Given the listing that follows, report all lines in which the string "vous" occurs.

▼▼▼

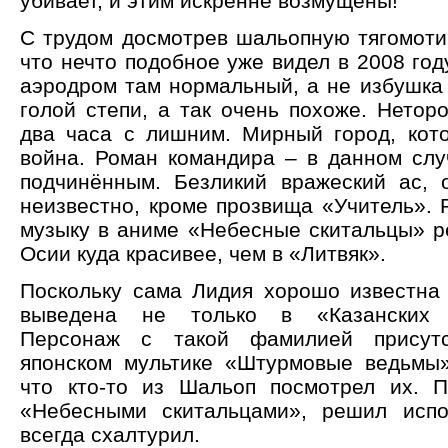
убивает, и этим искренне возмущены!
С трудом досмотрев шальопную тягомотин
что нечто подобное уже видел в 2008 год
аэродром там нормальный, а не избушка 
голой степи, а так очень похоже. Нетор
два часа с лишним. Мирный город, кото
война. Роман командира – в данном сл
подчинённым. Безликий вражеский ас, 
неизвестно, кроме прозвища «Учитель». 
музыку в аниме «Небесные скитальцы» 
Осии куда красивее, чем в «Литвяк».
Поскольку сама Лидия хорошо известна 
выведена не только в «Казанских "
Персонаж с такой фамилией присутс
японском мультике «Штурмовые ведьмы
что кто-то из Шальоп посмотрел их. 
«Небесными скитальцами», решил испо
всегда схалтурил.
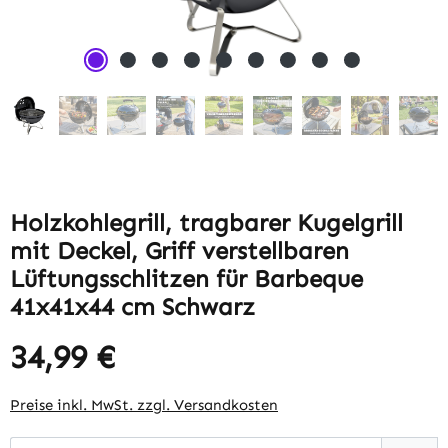
Holzkohlegrill, tragbarer Kugelgrill
mit Deckel, Griff verstellbaren
Lüftungsschlitzen für Barbeque
41x41x44 cm Schwarz
34,99 €
Regulärer Preis:
Preise inkl. MwSt. zzgl. Versandkosten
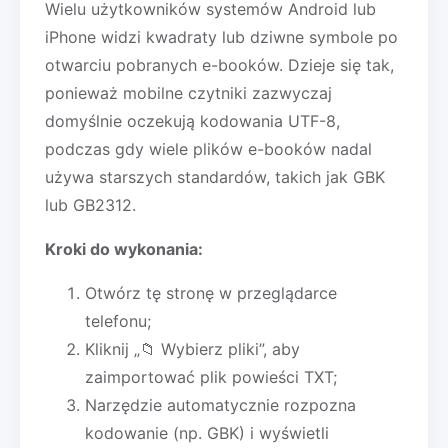
Wielu użytkowników systemów Android lub
iPhone widzi kwadraty lub dziwne symbole po
otwarciu pobranych e-booków. Dzieje się tak,
ponieważ mobilne czytniki zazwyczaj
domyślnie oczekują kodowania UTF-8,
podczas gdy wiele plików e-booków nadal
używa starszych standardów, takich jak GBK
lub GB2312.
Kroki do wykonania:
Otwórz tę stronę w przeglądarce
telefonu;
Kliknij „📁 Wybierz pliki”, aby
zaimportować plik powieści TXT;
Narzędzie automatycznie rozpozna
kodowanie (np. GBK) i wyświetli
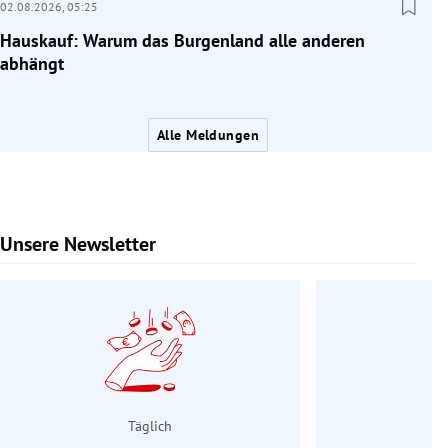
02.08.2026,
05:25
Hauskauf: Warum das Burgenland alle anderen
abhängt
Alle Meldungen
Unsere Newsletter
Slide 1 von 9
Täglich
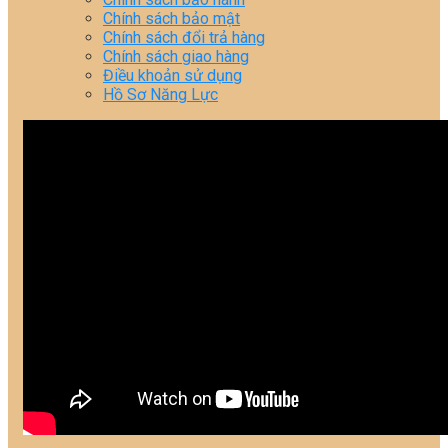
Chính sách bảo mật
Chính sách đổi trả hàng
Chính sách giao hàng
Điều khoản sử dụng
Hồ Sơ Năng Lực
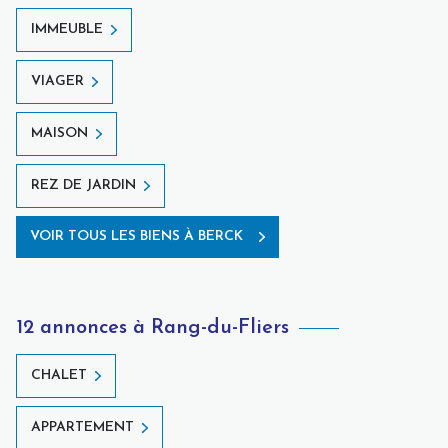
IMMEUBLE
VIAGER
MAISON
REZ DE JARDIN
VOIR TOUS LES BIENS À BERCK
12 annonces à Rang-du-Fliers
CHALET
APPARTEMENT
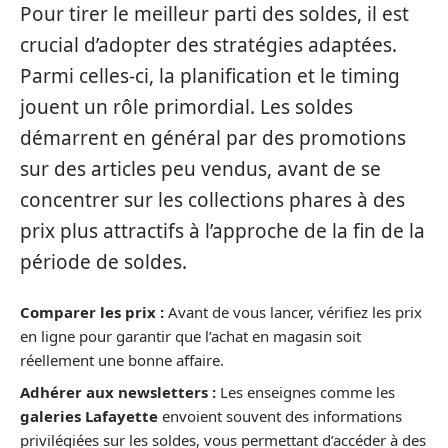
Pour tirer le meilleur parti des soldes, il est
crucial d’adopter des stratégies adaptées.
Parmi celles-ci, la planification et le timing
jouent un rôle primordial. Les soldes
démarrent en général par des promotions
sur des articles peu vendus, avant de se
concentrer sur les collections phares à des
prix plus attractifs à l’approche de la fin de la
période de soldes.
Comparer les prix :
Avant de vous lancer, vérifiez les prix
en ligne pour garantir que l’achat en magasin soit
réellement une bonne affaire.
Adhérer aux newsletters :
Les enseignes comme les
galeries Lafayette
envoient souvent des informations
privilégiées sur les soldes, vous permettant d’accéder à des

▲▲▲

## Your solution
Avant de vous lancer, vérifiez les prix
privilégiées sur les soldes, vous permettant d’accéder à des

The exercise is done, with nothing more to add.